Last summer’s protests shined a bright light on the full array of Chicago’s deeply-rooted and long-standing inequities. The time has come — it’s way overdue — to right these wrongs.

Addressing the city’s public art might seems like a small step compared to, say, police reform or the need for more equitable economic development across the city.

In reality, they are separate parts of the same problem. And all of them must be addressed if we are to build a fairer Chicago.

In their view, “fairness” means rewarding failure as well as success. They hate the fact that Western Civilization rose above the rest by suppressing human tendencies toward both individualism and groupthink — a disguised form of individualism in collective solipsism — and becoming more functional.

As I wrote to their editorial board:

To students of history such as yourselves, it must be very clear that diverse societies self-destruct and democracies expire after a little over two centuries.

Perhaps you should write for the future, instead of the past; North America belongs to the Nordic-Germanic ethnic Western Europeans who settled it, instead of the Mongolians who got left behind there after their societies collapsed and left a residue of unprincipled, illiterate, violent, and criminal savages.

Note that in Mongolia, their higher caste people created a great civilization that then collapsed and produced the Asiatic tyranny of the Golden Horde.

At some level, one is either in favor of civilization rise or civilization decay. Diversity, democracy, consumerism, and individualism are signs of decay.

The future belongs to those who rise.

I celebrate the notion that life should be a pleasure, meaning an experience of beauty and wonder, learning and growth, triumph and tragedy, wisdom and transcendence.

I reject the idea that just because someone is failing, the rest of us must check our rise. The Amerinds got replaced for a reason, namely that their keystone civilization (Cahokia) had failed centuries prior.

Columbus was not the first Westerner to come here; in the Amerinds remaining, we discovered some traces of Indo-European blood from ancient times.
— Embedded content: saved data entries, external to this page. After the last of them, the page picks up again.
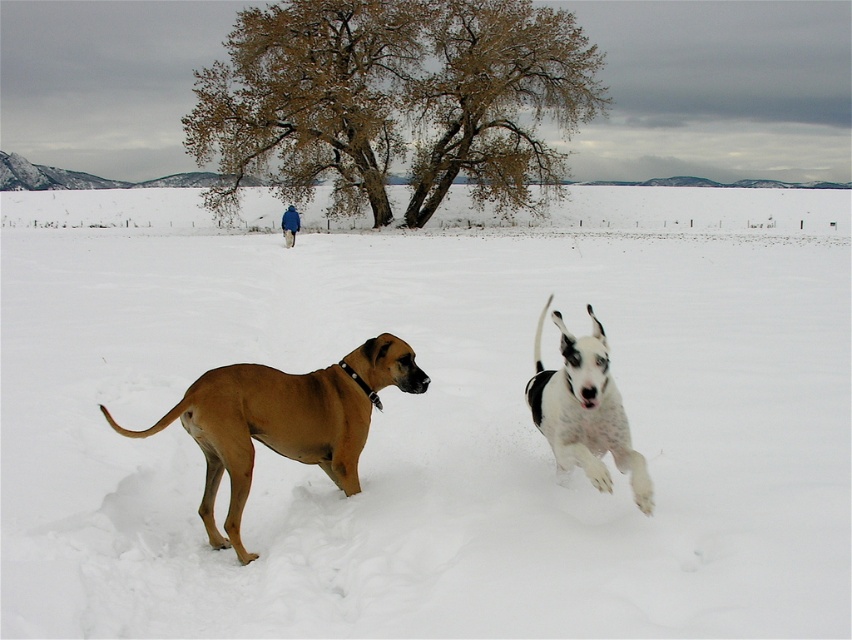 You are an observer looking at the winter scene. You see the brown leafy tree at upper center and the white speckled fur at center. Which object is positioned to the left of the other?

The brown leafy tree at upper center is to the left of white speckled fur at center.

Looking at this image, you are a photographer trying to capture the perfect shot of the two dogs in the winter scene. You notice the white fluffy snow at center and the white speckled fur at center. Which of these two elements might occupy more horizontal space in your photo?

The white fluffy snow at center might be wider than white speckled fur at center, so the snow could occupy more horizontal space in the photo. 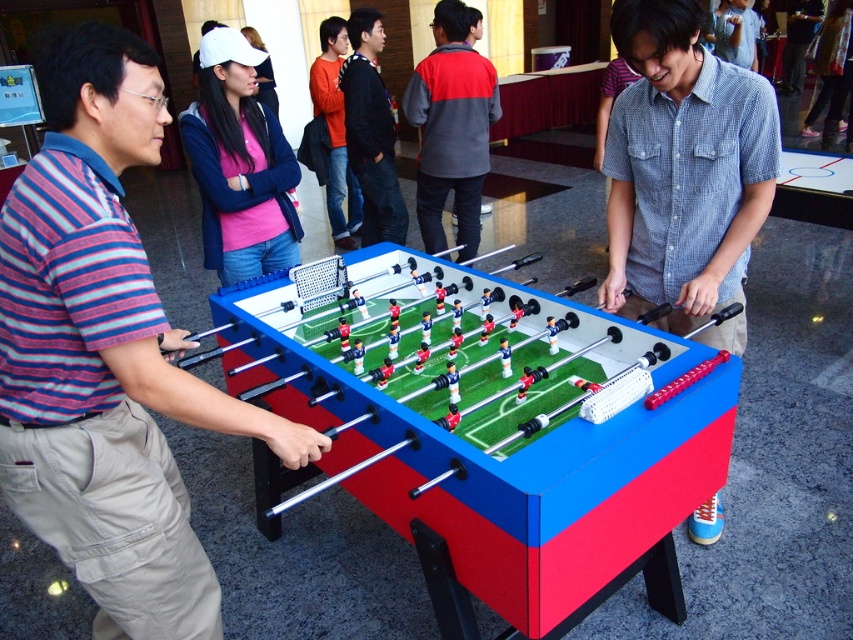 Question: Is gray/red fleece jacket at center positioned before orange shirt at center?

Choices:
 (A) no
 (B) yes

Answer: (B)

Question: Which of these objects is positioned closest to the gray/red fleece jacket at center?

Choices:
 (A) blue plastic foosball table at center
 (B) blue checkered shirt at center
 (C) dark blue jeans at center
 (D) matte pink shirt at upper center

Answer: (C)

Question: Can you confirm if blue plastic foosball table at center is thinner than gray/red fleece jacket at center?

Choices:
 (A) no
 (B) yes

Answer: (A)

Question: Can you confirm if matte pink shirt at upper center is thinner than orange shirt at center?

Choices:
 (A) yes
 (B) no

Answer: (B)

Question: Which point is farther to the camera?

Choices:
 (A) blue plastic foosball table at center
 (B) blue checkered shirt at center

Answer: (B)

Question: Which object is farther from the camera taking this photo?

Choices:
 (A) blue checkered shirt at center
 (B) orange shirt at center

Answer: (B) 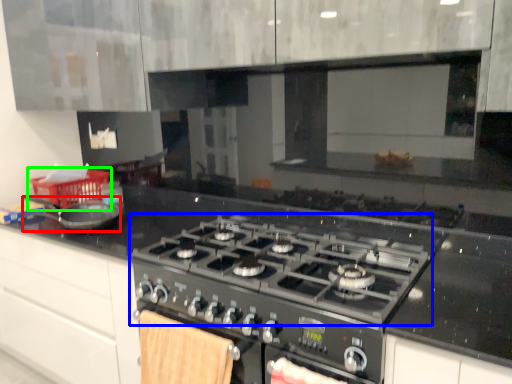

Our last venturers here were absorbed.

Likely, Europeans learned from their encounters with Muslim invaders during the Crusades and the Golden Horde during the Mongol Invasions, namely that if we encounter a foreign group, we must conquer it because it will try to do the same to us, no matter how “nice” we are.

Currently, diversity has conquered us, and we are trying to be “nice” and hoping for mercy. This will not work, and is unfortunate because it will boomerang into an equal and opposite reaction of brutality.

Those like myself who speak against diversity would avoid both of these reactions, and instead look toward the pragmatic, which is that diverse societies fail, but homogeneous ones have a chance to gain control of themselves, suppress human weakness, and rise.

If nothing else, we owe it to life to rise. Living is an amazing experience, and to honor that, we should do the best we can to make it a pleasurable and interesting journey.